項目 内容
モデル名 Tudor Black Bay Chrono 39 / Rolex Cosmograph Daytona
ブランド Tudor / Rolex
発売日 未定
価格 未定
国内販売 未定
リセール相場 不明
カテゴリ 高級腕時計

クロノグラフの正統性を問い直す対比

クロノグラフの世界では、つねに二つの立場が存在する。スポーツウォッチの利便性と美しさを両立させた存在と、時間計測機能を徹底的に追求した記念碑的な傑作。Tudor Black Bay Chrono 39とRolex Cosmograph Daytonaは、その両極を体現するモデルである。
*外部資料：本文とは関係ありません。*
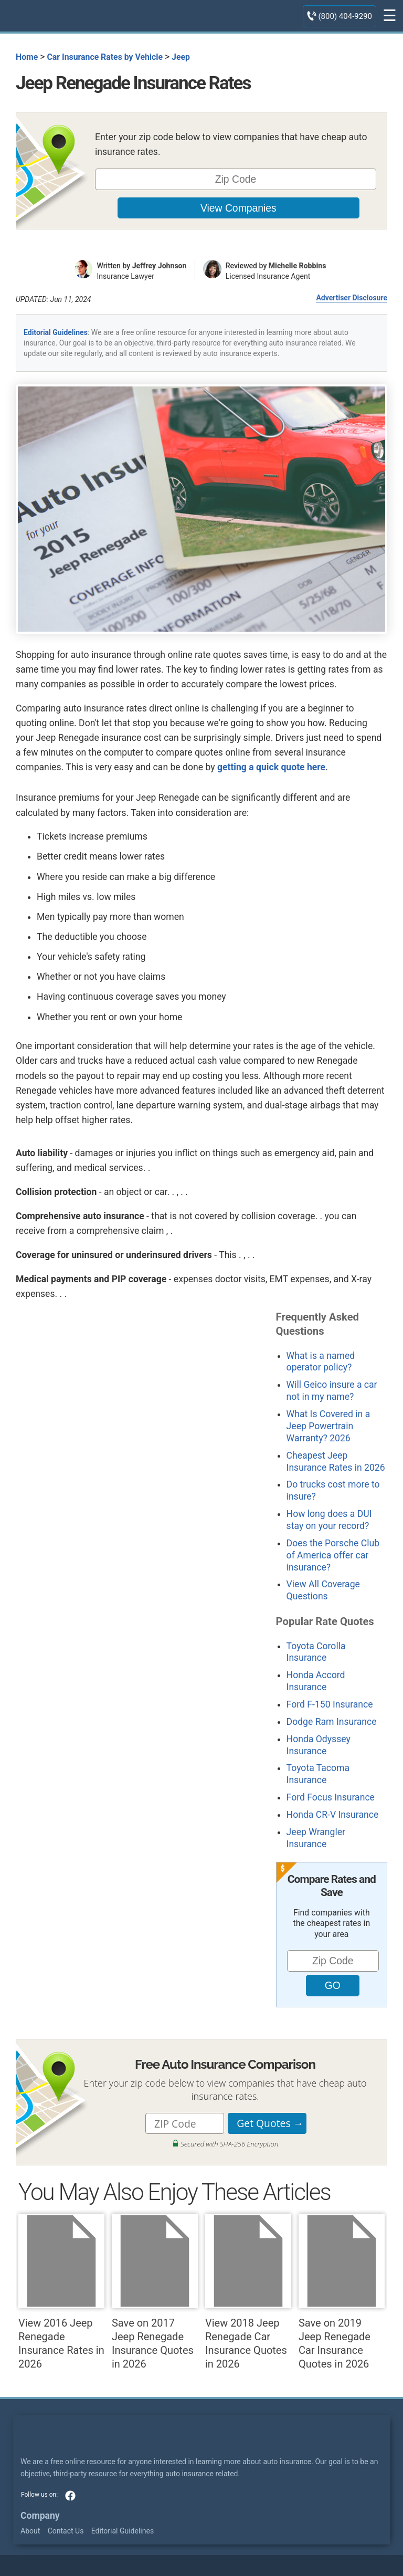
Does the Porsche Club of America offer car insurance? (333, 1555)
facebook (70, 2495)
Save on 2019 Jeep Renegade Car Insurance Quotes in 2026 (342, 2292)
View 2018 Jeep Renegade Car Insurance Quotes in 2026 (248, 2292)
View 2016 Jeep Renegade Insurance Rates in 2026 (61, 2292)
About (30, 2531)
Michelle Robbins (297, 265)
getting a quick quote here (271, 767)
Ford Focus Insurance (331, 1797)
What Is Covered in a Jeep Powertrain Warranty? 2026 (328, 1426)
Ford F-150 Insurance (330, 1704)
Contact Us (66, 2531)
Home (27, 57)
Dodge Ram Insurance (332, 1721)
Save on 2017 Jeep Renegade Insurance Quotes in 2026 (155, 2292)
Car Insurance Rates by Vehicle (105, 57)
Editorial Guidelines (56, 332)
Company (40, 2515)
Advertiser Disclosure (351, 298)
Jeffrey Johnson (159, 265)
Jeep (181, 57)
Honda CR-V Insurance (333, 1814)
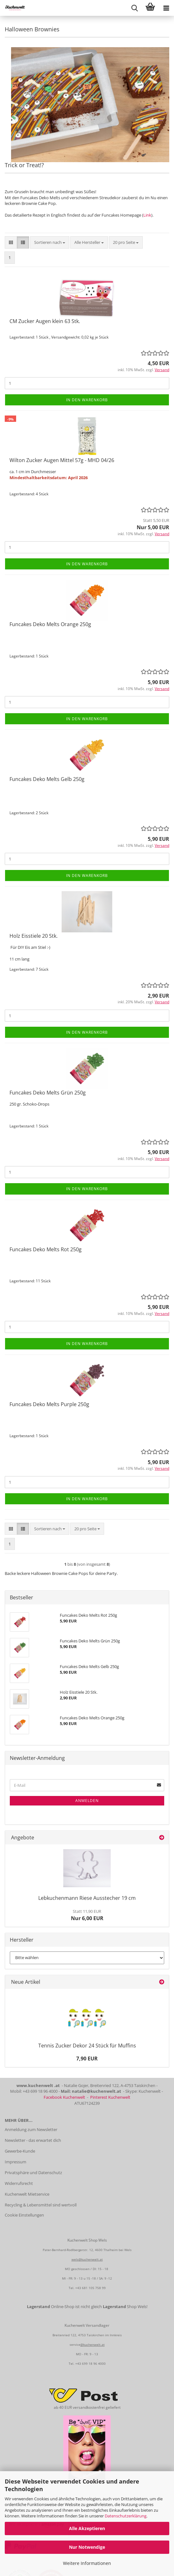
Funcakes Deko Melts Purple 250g (49, 1404)
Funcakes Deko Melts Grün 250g (47, 1092)
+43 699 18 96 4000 (90, 2363)
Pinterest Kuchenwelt (110, 2097)
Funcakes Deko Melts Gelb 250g (46, 779)
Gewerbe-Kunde (20, 2151)
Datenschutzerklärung (125, 2516)
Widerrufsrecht (19, 2183)
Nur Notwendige (87, 2547)
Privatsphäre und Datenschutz (33, 2172)
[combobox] (49, 242)
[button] (11, 242)
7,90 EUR (87, 2058)
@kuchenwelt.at (92, 2344)
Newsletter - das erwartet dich (33, 2140)
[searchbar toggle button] (134, 8)
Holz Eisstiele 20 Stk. (33, 935)
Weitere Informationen (87, 2563)
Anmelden (87, 1800)
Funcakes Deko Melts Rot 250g (45, 1249)
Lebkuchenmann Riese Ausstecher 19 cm (87, 1897)
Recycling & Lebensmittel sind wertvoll (41, 2205)
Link (147, 215)
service (75, 2344)
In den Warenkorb (87, 400)
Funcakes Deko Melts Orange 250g (50, 624)
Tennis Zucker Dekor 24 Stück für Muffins (87, 2045)
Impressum (15, 2162)
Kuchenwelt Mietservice (27, 2194)
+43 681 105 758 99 (90, 2288)
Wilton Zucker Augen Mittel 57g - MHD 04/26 (61, 460)
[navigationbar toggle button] (166, 8)
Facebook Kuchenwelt (64, 2097)
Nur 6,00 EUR (87, 1915)
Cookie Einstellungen (24, 2215)
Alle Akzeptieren (87, 2528)
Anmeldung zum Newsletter (31, 2129)
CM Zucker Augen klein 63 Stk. (44, 321)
前者はTudorが現代に求める「スポーツロレックス」の思想を示し、後者はRolexが半世紀以上前から変わらぬ設計理念を守り続ける象徴だ。この対比は、単なる製品比較ではなく、二つのブランドが時計製造に何を重視するかという本質的な問いかけになる。

Tudorが求めた着用性とアイデンティティ

Black Bay Chromoは、Tudorの自立したクロノグラフ開発の成果である。ケース径39ミリは、現代的な腕時計のバランスを意識した選択だ。Tudorはロレックスの傘下ブランドながら、独自の製品ラインを強化してきた。Black Bayシリーズは潜水時計として知られ、そこに統合型のクロノグラフムーブメントを組み込むことで、スポーツウォッチとしての完成度を高めた。日本国内でも、Rolexより比較的入手しやすいという特性から、コレクターの間では実用的なクロノグラフとして評価されている。

Daytonaが守る歴史と普遍性

一方、Cosmograph Daytonaはレーシングクロノグラフの最高峰として1963年の登場以来、デザイン言語をほぼ変えない。42ミリのケースは、その圧倒的な視認性と存在感を示す。ベゼルはタキメータースケール、ダイアルの配置も、自動車レースのストップウォッチ機能を前提にした設計が貫かれている。ロレックスは必要以上の変更を避け、完成された設計をそのまま引き継ぐことに価値があると考えてきた。国内リセール市場では依然として高値で推移し、投資対象としての地位も揺るがない。

日本市場での見通し

国内でこの二者を選ぶ際、入手難易度とリセール相場は大きく異なる。Daytonaは新品定価で200万円前後から300万円超の範囲で推移し、二次流通市場では250万円以上が相場だ。対するBlack Bay Chromoは定価で80万円から120万円程度とされ、リセール価格も100万円前後で取引されることが多い。投資視点では、Daytonaの希少性と歴史的価値は継続的な需要を確保しているが、国内供給量が限定的であることから入手難度も高い。Black Bay Chromoは、より多くのコレクターが実際に装用できる現実的な選択肢として、ここ数年で認知が広がっている。